Sanathan Textiles hit the stock market on 27 December 2024 and listed with a 20.98% return on investment. The issue size was INR 550 crore. This IPO oversubscribed 35 times in 3 days. Currently, the IPO is trading at around INR 324 per share, which is close to its IPO allotment price.
Expansion: The Key to Future Growth
Smart investors know that growth is the name of the game, and Sanathan isn’t sitting still. The company is in the final stages of commissioning its greenfield facility in Punjab, it will drastically scale up the company’s operations.
- Phase-1: Set to be operational in FY25.
- Phase-2: Expected completion by FY27, further boosting production capacity.
Beyond this, the company is ramping up cotton yarn production at its Silvassa facility:
- Unit-3: Kicking off in FY24, adding 540 MTPA capacity.
- Unit-4: Launching in FY26, contributing a massive 10,950 MTPA.
By FY27, Sanathan’s total production capacity will jump by 119%, surging from 2,23,750 MTPA in FY25 to 4,90,200 MTPA.

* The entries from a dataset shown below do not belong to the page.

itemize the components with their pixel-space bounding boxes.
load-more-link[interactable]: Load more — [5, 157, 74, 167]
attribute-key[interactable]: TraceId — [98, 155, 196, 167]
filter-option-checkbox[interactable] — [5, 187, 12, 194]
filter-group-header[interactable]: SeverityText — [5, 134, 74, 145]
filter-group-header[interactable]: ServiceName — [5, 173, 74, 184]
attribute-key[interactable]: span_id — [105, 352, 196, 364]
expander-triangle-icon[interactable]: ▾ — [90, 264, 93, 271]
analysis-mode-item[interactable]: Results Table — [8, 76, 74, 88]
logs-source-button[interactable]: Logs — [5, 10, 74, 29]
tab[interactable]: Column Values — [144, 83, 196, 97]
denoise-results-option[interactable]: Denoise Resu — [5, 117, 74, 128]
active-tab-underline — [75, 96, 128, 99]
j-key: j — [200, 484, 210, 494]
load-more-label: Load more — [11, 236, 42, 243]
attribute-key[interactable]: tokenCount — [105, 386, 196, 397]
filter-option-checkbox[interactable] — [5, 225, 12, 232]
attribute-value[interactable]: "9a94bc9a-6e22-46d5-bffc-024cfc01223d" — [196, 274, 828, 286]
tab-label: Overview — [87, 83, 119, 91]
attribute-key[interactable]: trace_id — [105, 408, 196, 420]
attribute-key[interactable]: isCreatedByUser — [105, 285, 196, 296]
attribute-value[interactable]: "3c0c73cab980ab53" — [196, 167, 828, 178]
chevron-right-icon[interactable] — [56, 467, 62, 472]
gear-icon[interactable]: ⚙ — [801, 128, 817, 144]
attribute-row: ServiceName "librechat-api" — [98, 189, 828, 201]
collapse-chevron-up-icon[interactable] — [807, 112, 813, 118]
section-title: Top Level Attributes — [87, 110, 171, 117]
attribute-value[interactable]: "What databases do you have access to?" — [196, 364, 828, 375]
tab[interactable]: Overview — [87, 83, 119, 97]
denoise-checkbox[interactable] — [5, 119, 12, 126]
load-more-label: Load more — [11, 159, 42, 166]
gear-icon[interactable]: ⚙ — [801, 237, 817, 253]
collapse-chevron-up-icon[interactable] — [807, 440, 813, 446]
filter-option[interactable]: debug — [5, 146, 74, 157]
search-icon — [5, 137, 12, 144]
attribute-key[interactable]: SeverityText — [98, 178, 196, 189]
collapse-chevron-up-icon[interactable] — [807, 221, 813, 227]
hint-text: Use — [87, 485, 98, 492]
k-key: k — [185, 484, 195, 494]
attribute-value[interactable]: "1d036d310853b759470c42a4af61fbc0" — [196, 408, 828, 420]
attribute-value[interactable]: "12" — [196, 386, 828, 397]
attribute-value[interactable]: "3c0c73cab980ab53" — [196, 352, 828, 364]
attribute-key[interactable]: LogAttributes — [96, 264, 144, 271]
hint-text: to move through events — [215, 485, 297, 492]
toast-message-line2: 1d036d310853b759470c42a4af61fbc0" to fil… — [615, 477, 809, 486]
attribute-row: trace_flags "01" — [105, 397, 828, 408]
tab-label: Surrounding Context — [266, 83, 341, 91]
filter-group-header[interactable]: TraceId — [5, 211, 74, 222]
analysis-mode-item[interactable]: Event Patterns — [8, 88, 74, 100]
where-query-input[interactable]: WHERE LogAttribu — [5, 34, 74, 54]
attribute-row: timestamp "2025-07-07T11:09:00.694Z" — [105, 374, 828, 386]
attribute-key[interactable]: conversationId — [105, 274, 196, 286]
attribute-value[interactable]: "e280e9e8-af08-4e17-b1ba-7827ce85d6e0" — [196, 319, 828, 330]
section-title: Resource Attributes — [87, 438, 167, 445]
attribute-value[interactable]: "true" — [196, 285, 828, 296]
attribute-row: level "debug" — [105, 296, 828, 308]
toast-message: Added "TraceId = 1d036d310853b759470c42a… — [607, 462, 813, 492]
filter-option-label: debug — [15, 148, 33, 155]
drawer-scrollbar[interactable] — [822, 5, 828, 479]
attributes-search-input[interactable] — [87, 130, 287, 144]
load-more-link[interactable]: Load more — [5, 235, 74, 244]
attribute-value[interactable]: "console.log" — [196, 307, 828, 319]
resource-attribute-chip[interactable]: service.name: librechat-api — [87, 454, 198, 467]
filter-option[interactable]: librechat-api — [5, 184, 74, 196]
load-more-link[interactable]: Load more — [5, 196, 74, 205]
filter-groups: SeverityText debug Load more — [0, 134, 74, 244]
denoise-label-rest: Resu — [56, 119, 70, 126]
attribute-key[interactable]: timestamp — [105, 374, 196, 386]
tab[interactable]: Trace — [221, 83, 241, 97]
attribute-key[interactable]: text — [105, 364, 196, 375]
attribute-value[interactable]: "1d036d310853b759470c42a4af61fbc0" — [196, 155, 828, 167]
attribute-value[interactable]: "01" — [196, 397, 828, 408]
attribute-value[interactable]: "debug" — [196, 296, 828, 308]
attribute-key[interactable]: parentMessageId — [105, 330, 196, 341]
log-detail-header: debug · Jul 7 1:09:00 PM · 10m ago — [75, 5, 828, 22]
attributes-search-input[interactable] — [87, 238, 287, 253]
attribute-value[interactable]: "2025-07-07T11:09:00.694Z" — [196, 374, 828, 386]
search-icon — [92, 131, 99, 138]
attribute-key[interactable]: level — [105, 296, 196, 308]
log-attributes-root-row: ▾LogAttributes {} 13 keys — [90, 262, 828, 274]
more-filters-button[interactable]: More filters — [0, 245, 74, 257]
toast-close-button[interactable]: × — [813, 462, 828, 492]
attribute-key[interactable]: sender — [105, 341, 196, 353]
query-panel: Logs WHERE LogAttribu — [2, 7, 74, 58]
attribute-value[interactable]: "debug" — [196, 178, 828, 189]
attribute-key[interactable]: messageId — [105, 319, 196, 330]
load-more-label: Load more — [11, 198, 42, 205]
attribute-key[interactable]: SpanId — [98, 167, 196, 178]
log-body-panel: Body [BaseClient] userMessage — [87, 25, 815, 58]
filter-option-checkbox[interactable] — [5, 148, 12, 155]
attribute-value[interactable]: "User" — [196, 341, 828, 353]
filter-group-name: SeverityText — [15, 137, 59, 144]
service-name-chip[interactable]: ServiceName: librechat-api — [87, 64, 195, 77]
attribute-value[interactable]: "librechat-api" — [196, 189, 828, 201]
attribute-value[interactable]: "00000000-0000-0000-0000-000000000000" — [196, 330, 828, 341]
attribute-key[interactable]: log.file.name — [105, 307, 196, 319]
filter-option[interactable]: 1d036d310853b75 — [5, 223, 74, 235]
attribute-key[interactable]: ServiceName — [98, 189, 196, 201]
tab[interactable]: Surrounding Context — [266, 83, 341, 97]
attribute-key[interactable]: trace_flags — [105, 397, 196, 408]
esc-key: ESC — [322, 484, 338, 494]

Capacity Utilization: A Telling Indicator
If you’re wondering whether Sanathan’s products are in demand, the numbers don’t lie:
- Polyester yarn: 101.7% utilization
- Cotton yarn: 111.2% utilization
- Technical textiles: 93.9% utilization
Operating at—or above—full capacity is a textbook indicator of booming demand. This underscores why expansion isn’t just strategic; it’s essential.
The Numbers Speak for Themselves
ICICI Securities has put forward some overwhelming projections:
- Revenue CAGR (FY24- FY27): 28%
- EBITDA CAGR: 42%
- EPS CAGR: 24%
They estimate FY27E Profit After Tax (PAT) at INR 300 crore, with a target multiple of 13× FY27 earnings, reinforcing the INR 461 price target. Currently, the market capitalization stands at INR 2,724 crore.

The Bottom Line: Why Investors Should Take Note
For a company expanding at this pace, Sanathan Textiles is firing on all cylinders. It has the demand, the scale, and now, the backing of a major brokerage house.
ICICI Securities’ BUY rating, with its 47% upside potential, isn’t just a casual recommendation—it’s a statement. The company’s strategic manufacturing expansions and its dominant presence in polyester, cotton, and technical textiles make it a compelling bet for the future.
Investors looking for a high-growth textile stock with solid fundamentals should keep their eyes on Sanathan Textiles—it’s weaving its way into a larger success story.